Die versuchen, mich einzuschüchtern. Alle paar Tage
kommt einer vorbei und warnt mich, mich politisch
als Regimegegner zu betätigen. Damit ich das ernst
nehme, schlagen sie mich einmal im Monat auch
zusammen.“
Manche Flüchtlinge kommen auch per Flugzeug mit
gefälschten Papieren aus Moskau. Zweimal am Tag
landet die Aeroflot in Warschau. Die Papiere sind so
wertvoll, dass vietnamesische Flüchtlinge noch nicht
einmal sterben können. Auf polnischen Friedhöfen
gibt es keine Gräber von ihnen. Die Polizei hat das
lange verwirrt.
Dariusz Loranty, Polizei Warschau
„Vietnamesen – so merkwürdig das klingt - sterben
nicht, es gibt nie Beerdigungen. Vor ein paar Jahren
haben wir bei der Warschauer Polizei ernsthaft
vermutet, dass es Kannibalismus geben muss. Jeder
Mensch stirbt doch und muss beerdigt werden. Dann
fanden wir heraus, dass eine Leiche einfach irgendwo
am Stadtrand von Warschau im Wald verscharrt wird,
damit die Mafia die Identität der Toten weiternutzen
kann.
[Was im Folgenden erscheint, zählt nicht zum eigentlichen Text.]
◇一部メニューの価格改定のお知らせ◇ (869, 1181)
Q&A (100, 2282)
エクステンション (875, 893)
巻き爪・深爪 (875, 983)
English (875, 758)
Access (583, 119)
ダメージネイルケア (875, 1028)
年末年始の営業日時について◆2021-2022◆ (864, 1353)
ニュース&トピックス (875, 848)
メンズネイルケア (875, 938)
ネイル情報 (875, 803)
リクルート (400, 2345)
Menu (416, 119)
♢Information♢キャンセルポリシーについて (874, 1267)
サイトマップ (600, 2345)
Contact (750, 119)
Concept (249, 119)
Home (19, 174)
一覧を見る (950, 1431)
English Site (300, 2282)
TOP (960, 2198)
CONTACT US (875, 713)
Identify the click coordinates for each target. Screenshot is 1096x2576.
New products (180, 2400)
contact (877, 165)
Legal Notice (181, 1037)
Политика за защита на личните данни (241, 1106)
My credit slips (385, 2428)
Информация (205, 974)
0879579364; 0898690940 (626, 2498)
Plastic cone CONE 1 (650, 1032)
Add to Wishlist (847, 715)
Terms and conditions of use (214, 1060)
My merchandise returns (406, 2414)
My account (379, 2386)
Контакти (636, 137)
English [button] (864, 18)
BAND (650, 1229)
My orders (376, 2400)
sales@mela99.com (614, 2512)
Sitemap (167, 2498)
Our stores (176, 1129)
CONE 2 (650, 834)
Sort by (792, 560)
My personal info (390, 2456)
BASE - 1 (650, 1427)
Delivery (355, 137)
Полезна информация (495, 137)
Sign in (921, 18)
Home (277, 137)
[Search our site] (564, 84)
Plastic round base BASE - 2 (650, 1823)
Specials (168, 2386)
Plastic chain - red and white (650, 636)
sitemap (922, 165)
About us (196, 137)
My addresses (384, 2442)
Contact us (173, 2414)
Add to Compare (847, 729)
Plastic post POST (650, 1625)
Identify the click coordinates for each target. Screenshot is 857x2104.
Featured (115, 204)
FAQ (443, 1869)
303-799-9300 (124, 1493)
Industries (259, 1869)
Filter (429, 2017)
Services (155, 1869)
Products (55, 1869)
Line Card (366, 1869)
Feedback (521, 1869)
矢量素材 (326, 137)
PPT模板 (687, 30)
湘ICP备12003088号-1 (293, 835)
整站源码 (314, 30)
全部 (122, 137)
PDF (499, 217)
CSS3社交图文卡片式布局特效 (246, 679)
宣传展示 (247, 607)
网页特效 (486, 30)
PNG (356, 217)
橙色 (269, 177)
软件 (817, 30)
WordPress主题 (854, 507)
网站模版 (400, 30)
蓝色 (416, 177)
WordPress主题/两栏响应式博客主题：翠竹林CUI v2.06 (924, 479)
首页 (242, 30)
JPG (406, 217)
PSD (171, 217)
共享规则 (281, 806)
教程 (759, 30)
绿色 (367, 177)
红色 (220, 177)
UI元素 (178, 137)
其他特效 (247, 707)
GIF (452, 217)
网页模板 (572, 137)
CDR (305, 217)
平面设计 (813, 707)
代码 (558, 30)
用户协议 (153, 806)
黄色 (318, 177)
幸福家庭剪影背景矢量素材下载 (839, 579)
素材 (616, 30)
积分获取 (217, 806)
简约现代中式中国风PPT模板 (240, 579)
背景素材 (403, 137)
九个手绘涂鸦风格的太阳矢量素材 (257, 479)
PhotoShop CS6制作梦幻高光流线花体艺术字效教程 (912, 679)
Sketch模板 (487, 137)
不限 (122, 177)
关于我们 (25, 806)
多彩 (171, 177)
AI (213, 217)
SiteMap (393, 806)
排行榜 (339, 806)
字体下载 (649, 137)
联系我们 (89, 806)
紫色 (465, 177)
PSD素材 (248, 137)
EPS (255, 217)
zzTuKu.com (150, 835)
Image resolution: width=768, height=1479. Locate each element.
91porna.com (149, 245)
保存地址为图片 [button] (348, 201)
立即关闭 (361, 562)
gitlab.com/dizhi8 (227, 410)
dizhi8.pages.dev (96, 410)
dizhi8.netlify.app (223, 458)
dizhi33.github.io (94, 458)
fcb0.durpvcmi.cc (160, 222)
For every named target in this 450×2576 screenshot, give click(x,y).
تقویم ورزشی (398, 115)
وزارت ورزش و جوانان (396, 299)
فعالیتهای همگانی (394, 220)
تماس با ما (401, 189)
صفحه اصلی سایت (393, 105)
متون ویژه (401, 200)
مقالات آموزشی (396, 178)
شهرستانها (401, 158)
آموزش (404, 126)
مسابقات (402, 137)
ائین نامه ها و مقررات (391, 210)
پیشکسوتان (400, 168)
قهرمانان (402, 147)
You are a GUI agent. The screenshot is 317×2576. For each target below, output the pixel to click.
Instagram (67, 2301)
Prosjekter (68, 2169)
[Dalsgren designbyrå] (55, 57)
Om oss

Da kommt ein neuer Flüchtling aus Vietnam,
nennt sich so wie der Tote, das kann niemand
nachweisen. Und wir können die Vietnamesen ja nicht
voneinander unterscheiden.“
In den letzten zehn Jahren haben nur noch 800
Flüchtlinge einen Asylantrag gestellt, alle wurden
von Polen abgelehnt. Wie mit den Vietnamesen
umgegangen wird, ist menschenverachtend und grausam.
Aber am Ende unserer Recherchen hören wir unfassbare
Gerüchte.
Robert Krzysztoń, Verband „Freies Wort”
„Es gibt eine Sache, die sich nicht beweisen lässt,
in Zusammenhang mit den Vietnamesen, die aber
existiert. Ich rede von Organhandel. Die Mafia holt
die Menschen nach Polen und benutzt sie als lebende
Kühlschränke. Es sind junge und gesunde Menschen.
Die gehen allein auf die Reise, werden aber streng
bewacht. Dann werden sie getötet und die Organe
entnommen. Alle Spuren werden sehr sorgfältig
verwischt. Hinterher sind die Menschen verschwunden,
es bleiben nur Gerüchte. Wir wissen nicht, wie viele
es sind, aber die Informationen sind absolut
glaubwürdig.“
Für die mindestens 30.000 illegalen Vietnamesen in
Polen hat sich ihr gelobtes Land in vielen Fällen
als die Hölle auf Erden herausgestellt. Mitten in
Europa macht die vietnamesische Mafia mit diesen
Menschen offensichtlich, was sie will.